Tributário

2ª Turma

STJ decidirá em fevereiro se KIA deve responder por dívida de R$ 1,8 bi

Com placar de 2×2, sustentações de 2015 serão refeitas para que Falcão desempate caso sobre redirecionamento

KIA, Calvário
O ministro Francisco Falcão, do STJ | Crédito: Gustavo Lima/STJ

A 2ª Turma do Superior Tribunal de Justiça (STJ) decidirá em fevereiro de 2020 se a KIA Motors deve responder por uma dívida tributária de R$ 1,8 bilhão cobrada originalmente da Asia Motors do Brasil (AMB), joint venture da qual a coreana é sócia majoritária. O colegiado analisa ação da Fazenda Nacional que pede para redirecionar à KIA a execução fiscal de Imposto de Importação (II) ajuizada contra a AMB.

O julgamento do REsp 1.428.953/BA foi retomado na tarde desta terça-feira (17/12) após um pedido de vista e o placar terminou em empate de dois votos a dois. Entretanto, não foi possível proferir o voto de Minerva porque o ministro Francisco Falcão, quinto integrante do colegiado, não havia assistido às sustentações orais das partes em 2015.

Diante do empate, a KIA e a Fazenda Nacional deverão apresentar os argumentos à Corte novamente para que os cinco integrantes da 2ª Turma possam votar no processo. A reinclusão do caso em pauta depende do relator, ministro Og Fernandes, que afirmou durante o julgamento desta terça-feira que o caso seria rediscutido em fevereiro do ano que vem.

Na ocasião os ministros debaterão a controvérsia de novo, e nada impede que os magistrados que já se posicionaram alterem seus votos.

KIA e dívida de Imposto de Importação

A Asia Motors contraiu a dívida de II em 1990, quando se instalou no Brasil. Apesar de aproveitar benefícios fiscais ao importar carros coreanos, não instalou fábricas em território nacional, de forma que descumpriu a promessa feita ao governo brasileiro para se beneficiar do incentivo.

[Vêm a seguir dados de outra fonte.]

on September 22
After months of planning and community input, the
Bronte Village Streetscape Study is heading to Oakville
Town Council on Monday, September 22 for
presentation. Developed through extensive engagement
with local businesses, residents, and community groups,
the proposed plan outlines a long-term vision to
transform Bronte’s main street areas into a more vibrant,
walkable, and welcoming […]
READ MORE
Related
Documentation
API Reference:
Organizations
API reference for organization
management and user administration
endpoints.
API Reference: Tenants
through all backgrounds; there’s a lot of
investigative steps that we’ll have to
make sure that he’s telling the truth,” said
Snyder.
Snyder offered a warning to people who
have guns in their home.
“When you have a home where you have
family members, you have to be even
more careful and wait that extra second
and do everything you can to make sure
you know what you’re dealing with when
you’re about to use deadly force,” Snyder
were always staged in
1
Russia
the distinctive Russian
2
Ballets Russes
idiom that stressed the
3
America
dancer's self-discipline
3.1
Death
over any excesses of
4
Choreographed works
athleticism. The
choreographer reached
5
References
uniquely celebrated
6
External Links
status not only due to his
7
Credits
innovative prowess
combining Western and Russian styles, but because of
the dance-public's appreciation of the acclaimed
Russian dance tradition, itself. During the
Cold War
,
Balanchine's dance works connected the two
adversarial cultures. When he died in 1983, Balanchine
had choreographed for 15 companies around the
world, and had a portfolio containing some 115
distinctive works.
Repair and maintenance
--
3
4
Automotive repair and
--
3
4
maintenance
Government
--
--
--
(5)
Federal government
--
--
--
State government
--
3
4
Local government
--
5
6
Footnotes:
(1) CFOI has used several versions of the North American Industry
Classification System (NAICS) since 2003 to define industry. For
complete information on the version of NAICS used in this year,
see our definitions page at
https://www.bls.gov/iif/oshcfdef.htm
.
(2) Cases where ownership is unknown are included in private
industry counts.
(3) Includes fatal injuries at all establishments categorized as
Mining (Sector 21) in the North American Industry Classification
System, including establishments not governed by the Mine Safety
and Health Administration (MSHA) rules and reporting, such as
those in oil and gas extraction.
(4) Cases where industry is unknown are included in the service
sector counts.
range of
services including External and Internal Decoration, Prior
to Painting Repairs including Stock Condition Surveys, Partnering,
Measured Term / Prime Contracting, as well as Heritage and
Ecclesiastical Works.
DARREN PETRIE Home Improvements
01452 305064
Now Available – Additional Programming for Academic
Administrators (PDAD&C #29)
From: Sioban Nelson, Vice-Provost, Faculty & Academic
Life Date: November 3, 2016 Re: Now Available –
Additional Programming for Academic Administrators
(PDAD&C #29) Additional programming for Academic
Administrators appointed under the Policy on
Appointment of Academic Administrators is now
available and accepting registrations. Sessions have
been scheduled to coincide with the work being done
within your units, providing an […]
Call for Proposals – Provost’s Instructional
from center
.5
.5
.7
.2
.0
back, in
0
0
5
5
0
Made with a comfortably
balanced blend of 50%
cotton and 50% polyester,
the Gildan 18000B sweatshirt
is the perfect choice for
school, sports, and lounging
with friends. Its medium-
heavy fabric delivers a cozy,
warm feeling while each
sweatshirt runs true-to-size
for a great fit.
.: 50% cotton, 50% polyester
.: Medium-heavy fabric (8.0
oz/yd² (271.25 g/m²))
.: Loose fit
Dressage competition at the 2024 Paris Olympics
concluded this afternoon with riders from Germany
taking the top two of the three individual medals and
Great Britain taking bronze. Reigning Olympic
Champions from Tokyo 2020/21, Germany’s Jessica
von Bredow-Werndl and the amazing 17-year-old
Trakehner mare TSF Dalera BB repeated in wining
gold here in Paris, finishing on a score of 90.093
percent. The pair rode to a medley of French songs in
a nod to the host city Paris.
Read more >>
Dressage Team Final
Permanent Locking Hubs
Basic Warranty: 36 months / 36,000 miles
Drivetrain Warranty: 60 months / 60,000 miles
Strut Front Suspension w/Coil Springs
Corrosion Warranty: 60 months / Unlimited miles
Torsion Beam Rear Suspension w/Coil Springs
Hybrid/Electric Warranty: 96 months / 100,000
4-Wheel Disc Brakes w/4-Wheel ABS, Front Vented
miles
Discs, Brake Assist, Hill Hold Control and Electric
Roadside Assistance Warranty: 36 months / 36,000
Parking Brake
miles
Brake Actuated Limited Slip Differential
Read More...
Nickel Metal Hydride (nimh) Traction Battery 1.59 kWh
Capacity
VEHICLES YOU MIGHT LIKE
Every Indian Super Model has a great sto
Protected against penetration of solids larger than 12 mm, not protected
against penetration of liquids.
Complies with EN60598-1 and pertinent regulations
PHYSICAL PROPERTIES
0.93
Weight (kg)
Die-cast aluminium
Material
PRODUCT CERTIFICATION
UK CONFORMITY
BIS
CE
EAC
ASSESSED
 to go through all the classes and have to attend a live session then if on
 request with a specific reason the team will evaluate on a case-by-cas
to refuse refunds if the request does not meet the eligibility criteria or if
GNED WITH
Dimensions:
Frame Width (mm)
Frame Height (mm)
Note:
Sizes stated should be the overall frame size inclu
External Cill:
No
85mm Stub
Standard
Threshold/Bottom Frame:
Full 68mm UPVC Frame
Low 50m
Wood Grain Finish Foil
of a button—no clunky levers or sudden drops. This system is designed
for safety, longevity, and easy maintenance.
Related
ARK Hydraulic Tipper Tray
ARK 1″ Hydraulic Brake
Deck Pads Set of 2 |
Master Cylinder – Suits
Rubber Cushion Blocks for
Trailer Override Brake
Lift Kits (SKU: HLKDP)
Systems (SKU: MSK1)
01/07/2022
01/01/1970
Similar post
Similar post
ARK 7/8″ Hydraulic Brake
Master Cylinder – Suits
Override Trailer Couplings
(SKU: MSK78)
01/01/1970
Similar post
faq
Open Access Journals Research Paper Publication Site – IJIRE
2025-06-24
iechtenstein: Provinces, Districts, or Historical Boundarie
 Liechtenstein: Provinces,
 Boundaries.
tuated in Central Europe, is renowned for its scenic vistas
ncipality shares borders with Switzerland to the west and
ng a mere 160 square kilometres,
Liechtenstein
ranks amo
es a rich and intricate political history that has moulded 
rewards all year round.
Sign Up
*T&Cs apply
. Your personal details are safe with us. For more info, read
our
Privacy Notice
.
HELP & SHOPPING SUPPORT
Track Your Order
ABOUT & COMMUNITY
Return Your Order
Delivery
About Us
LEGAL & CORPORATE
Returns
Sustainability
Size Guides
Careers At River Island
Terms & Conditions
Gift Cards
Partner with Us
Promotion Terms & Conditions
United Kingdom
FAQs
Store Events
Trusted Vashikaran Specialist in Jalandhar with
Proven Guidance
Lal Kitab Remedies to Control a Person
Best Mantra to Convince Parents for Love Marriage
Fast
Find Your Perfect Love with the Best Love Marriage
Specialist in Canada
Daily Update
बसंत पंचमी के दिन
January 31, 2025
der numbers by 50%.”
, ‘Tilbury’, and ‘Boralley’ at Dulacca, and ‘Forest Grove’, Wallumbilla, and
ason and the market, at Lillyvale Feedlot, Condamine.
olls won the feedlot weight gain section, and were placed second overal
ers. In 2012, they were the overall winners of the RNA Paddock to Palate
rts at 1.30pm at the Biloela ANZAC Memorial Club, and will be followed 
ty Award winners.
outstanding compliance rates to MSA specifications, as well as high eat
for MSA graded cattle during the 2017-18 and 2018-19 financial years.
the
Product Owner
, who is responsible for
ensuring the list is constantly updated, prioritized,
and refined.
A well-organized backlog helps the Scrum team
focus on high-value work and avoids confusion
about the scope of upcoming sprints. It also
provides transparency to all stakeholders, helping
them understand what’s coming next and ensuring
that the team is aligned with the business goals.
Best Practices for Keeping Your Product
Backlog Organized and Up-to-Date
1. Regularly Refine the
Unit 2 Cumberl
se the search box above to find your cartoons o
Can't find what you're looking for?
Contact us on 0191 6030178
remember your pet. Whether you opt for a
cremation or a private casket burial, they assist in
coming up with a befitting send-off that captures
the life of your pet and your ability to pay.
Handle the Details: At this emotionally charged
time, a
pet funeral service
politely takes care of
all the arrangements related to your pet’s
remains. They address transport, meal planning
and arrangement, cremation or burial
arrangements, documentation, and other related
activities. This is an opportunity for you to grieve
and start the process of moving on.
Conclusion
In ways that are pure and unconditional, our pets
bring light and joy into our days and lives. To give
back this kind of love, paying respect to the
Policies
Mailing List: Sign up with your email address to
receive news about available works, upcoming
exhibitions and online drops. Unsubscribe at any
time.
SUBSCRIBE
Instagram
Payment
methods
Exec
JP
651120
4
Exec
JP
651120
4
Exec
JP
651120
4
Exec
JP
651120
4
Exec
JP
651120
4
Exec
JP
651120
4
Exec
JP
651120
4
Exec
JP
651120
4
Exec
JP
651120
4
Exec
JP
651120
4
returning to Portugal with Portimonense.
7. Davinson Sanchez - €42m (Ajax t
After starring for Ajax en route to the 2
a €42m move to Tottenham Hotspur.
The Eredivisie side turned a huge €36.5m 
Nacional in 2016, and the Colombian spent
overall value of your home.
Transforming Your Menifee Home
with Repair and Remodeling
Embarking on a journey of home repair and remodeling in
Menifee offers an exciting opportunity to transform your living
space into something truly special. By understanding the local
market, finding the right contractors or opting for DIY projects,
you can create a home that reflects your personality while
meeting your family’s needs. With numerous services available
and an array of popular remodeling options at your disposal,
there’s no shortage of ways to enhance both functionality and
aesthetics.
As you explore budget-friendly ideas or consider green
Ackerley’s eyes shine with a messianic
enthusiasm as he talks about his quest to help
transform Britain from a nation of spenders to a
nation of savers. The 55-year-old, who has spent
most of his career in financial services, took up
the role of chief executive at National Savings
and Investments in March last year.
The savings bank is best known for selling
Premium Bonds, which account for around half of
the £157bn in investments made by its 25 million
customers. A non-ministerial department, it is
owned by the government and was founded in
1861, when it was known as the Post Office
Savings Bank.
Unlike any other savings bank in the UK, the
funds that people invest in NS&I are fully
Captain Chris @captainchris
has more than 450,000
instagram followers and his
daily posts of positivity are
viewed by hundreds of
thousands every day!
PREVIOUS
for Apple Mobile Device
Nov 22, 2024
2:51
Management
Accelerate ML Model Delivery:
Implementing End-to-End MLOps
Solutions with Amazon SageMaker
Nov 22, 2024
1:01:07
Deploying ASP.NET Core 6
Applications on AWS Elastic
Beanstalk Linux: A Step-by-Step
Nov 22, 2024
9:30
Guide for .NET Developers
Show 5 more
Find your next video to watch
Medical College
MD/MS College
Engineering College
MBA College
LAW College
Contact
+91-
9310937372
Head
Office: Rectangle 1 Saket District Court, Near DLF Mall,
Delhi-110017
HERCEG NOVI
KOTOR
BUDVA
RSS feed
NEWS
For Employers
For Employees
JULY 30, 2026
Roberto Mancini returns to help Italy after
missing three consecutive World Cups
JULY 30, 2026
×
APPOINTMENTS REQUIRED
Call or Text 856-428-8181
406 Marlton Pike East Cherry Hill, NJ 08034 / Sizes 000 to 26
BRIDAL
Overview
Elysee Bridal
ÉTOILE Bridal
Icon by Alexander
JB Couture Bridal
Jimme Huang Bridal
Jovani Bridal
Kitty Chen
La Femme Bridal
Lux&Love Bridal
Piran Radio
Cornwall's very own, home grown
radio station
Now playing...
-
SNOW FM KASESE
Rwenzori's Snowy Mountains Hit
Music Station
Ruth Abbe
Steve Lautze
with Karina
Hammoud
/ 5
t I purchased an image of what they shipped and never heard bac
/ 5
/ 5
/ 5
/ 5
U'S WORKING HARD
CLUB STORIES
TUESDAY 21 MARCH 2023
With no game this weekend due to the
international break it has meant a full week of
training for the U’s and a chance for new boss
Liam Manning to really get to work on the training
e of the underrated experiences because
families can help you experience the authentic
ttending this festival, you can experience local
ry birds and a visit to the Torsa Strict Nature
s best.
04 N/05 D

Quando a Fazenda cobrou a dívida, descobriu que a Asia Motors não funcionava no endereço informado e a situação fiscal constava como inativa. Diante disso, o fisco avaliou que houve uma dissolução irregular da companhia, o que na visão da União autorizaria o redirecionamento dos débitos bilionários à acionista KIA Motors.

Dois ministros entenderam que o fechamento irregular da Asia Motors não justifica o redirecionamento para a KIA apenas pelo fato de esta ser acionista da devedora. Para os ministros Og Fernandes e Mauro Campbell, a Fazenda deveria cobrar o débito dos administradores da Asia Motors na época da dissolução.

Para negar o pedido da União, o relator acrescentou que a Fazenda não conseguiu provar que houve sucessão ou incorporação entre as duas empresas. Dessa forma, na visão dele, seria impossível exigir que a KIA respondesse pelo débito bilionário.

Outros dois ministros, no entanto, acolheram parcialmente o pedido da Fazenda. Os ministros Herman Benjamin e Assusete Magalhães entenderam que houve supressão de instância quando a KIA apresentou agravo de instrumento direto ao Tribunal Regional Federal da 1ª Região (TRF1).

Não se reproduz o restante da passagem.